What factors make the new location preferable?
Excess capacity across Pratt & Whitney’s overhaul and repair network led to the closure decisions in 2009. The impact of the global economic downturn was exacerbated by customer-specific losses in these two businesses that resulted in volume reductions of over 40% in the Cheshire Engine Center and Connecticut Airfoil Repair Operations. Strategic factors considered in the decision making process included:
- Addressing excess capacity in the network and in particular the projected 40% reduction in volume in the Cheshire Engine Center and Connecticut Airfoil Repair Operations
- Improving utilization of our remaining overhaul and repair facilities
- Establishing a stronger presence where markets were expected to rebound most quickly (Commercial passenger and freight traffic has recovered more quickly in Asia and is projected to continue to grow faster than any other market)

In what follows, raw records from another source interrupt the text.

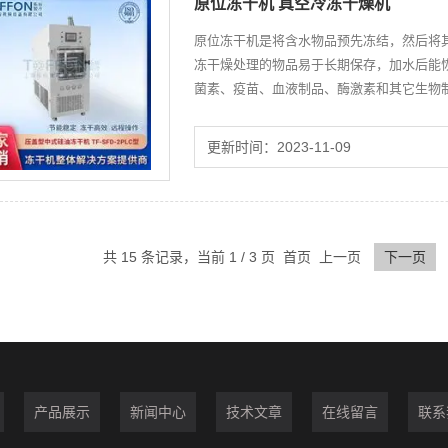
原位冻干机 真空冷冻干燥机
原位冻干机是将含水物品预先冻结，然后将
冻干燥处理的物品易于长期保存，加水后能
菌素、疫苗、血液制品、酶激素和其它生物
更新时间：2023-11-09
共 15 条记录，当前 1 / 3 页 首页 上一页
下一页
产品展示
新闻中心
技术文章
在线留言
联系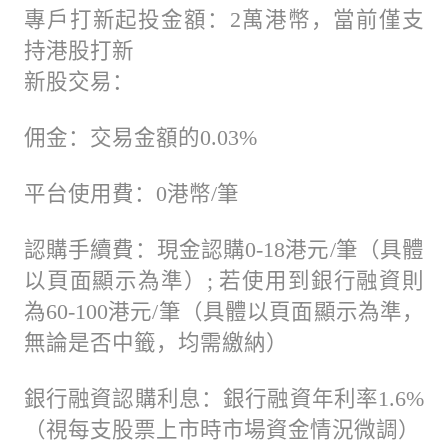
專戶打新起投金額：2萬港幣，當前僅支
持港股打新
新股交易：
佣金：交易金額的0.03%
平台使用費：0港幣/筆
認購手續費：現金認購0-18港元/筆（具體
以頁面顯示為準）; 若使用到銀行融資則
為60-100港元/筆（具體以頁面顯示為準，
無論是否中籤，均需繳納）
銀行融資認購利息：銀行融資年利率1.6%
（視每支股票上市時市場資金情況微調）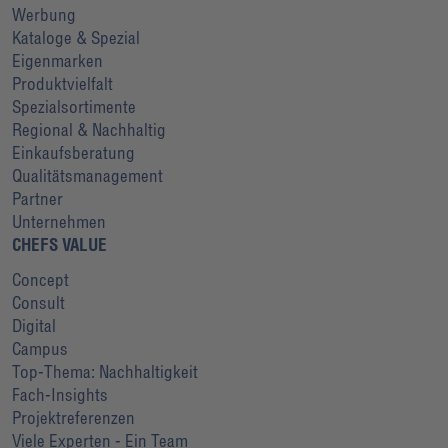
Werbung
Kataloge & Spezial
Eigenmarken
Produktvielfalt
Spezialsortimente
Regional & Nachhaltig
Einkaufsberatung
Qualitätsmanagement
Partner
Unternehmen
CHEFS VALUE
Concept
Consult
Digital
Campus
Top-Thema: Nachhaltigkeit
Fach-Insights
Projektreferenzen
Viele Experten - Ein Team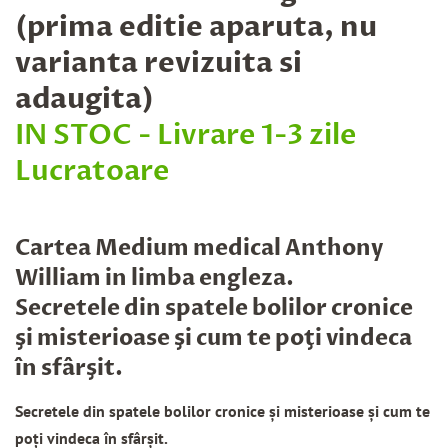
(prima editie aparuta, nu
varianta revizuita si
adaugita)
IN STOC - Livrare 1-3 zile
Lucratoare
Cartea
Medium medical Anthony
William in limba engleza.
Secretele din spatele bolilor cronice
şi misterioase şi cum te poţi vindeca
în sfârşit.
Secretele din spatele bolilor cronice şi misterioase şi cum te
poţi vindeca în sfârşit.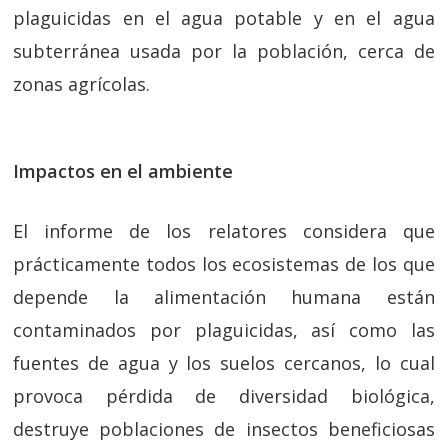
plaguicidas en el agua potable y en el agua
subterránea usada por la población, cerca de
zonas agrícolas.
Impactos en el ambiente
El informe de los relatores considera que
prácticamente todos los ecosistemas de los que
depende la alimentación humana están
contaminados por plaguicidas, así como las
fuentes de agua y los suelos cercanos, lo cual
provoca pérdida de diversidad biológica,
destruye poblaciones de insectos beneficiosas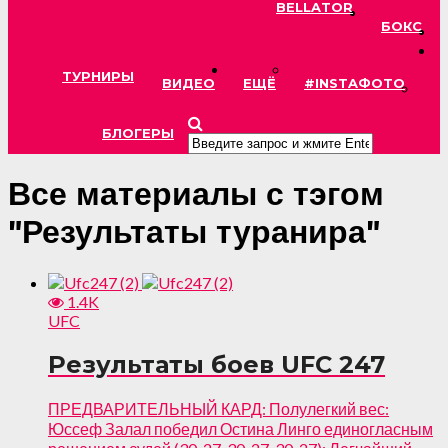
BELLATOR
БОКС
ТУРНИРЫ
ВИДЕО
ЕЩЁ
#INSTAФОТО
БЛОГЕРЫ
Все материалы с тэгом
"Результаты туранира"
1.4K
UFC
Результаты боев UFC 247
ПРЕДВАРИТЕЛЬНЫЙ КАРД: Полулегкий вес:
Юссеф Залал победил Остина Линго единогласным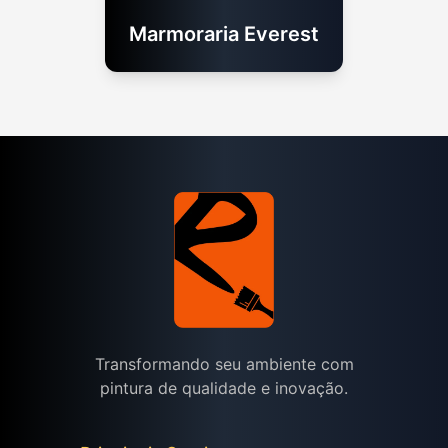
Marmoraria Everest
Transformando seu ambiente com
pintura de qualidade e inovação.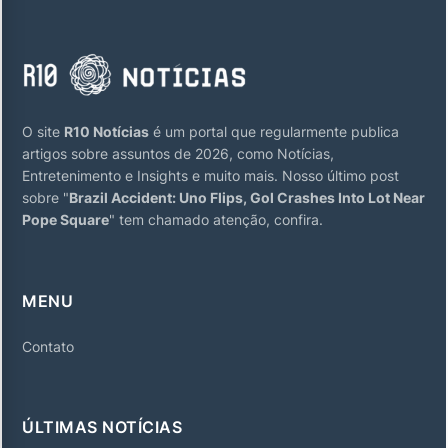
O site
R10 Notícias
é um portal que regularmente publica
artigos sobre assuntos de 2026, como Notícias,
Entretenimento e Insights e muito mais. Nosso último post
sobre "
Brazil Accident: Uno Flips, Gol Crashes Into Lot Near
Pope Square
" tem chamado atenção, confira.
MENU
Contato
ÚLTIMAS NOTÍCIAS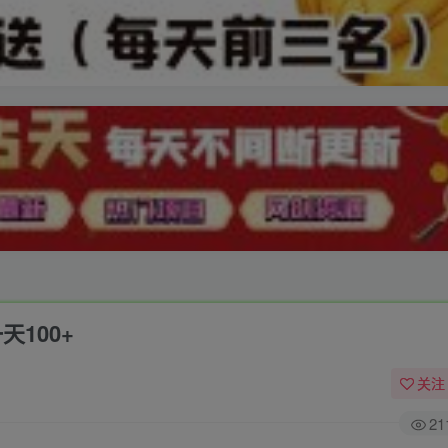
天100+
关注
21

- Creating a better regional alignment within our overhaul network (The decision placed the engines that serve long-haul routes on the Pacific rim where they operate and consolidated U.S. military and engines that serve shorter, typically domestic routes here in the U.S.)
- Improving the overall cost structure/competitive position of our operation (The cost to operate our shops in Conn. is 40% to 170% higher than costs in comparable facilities.)
These closure decisions were the subject of litigation and we will comply with the court’s ruling. These moves will be subject to negotiation during contract talks later this year.
Follow-up question: Is there a way to break down those increased costs into categories?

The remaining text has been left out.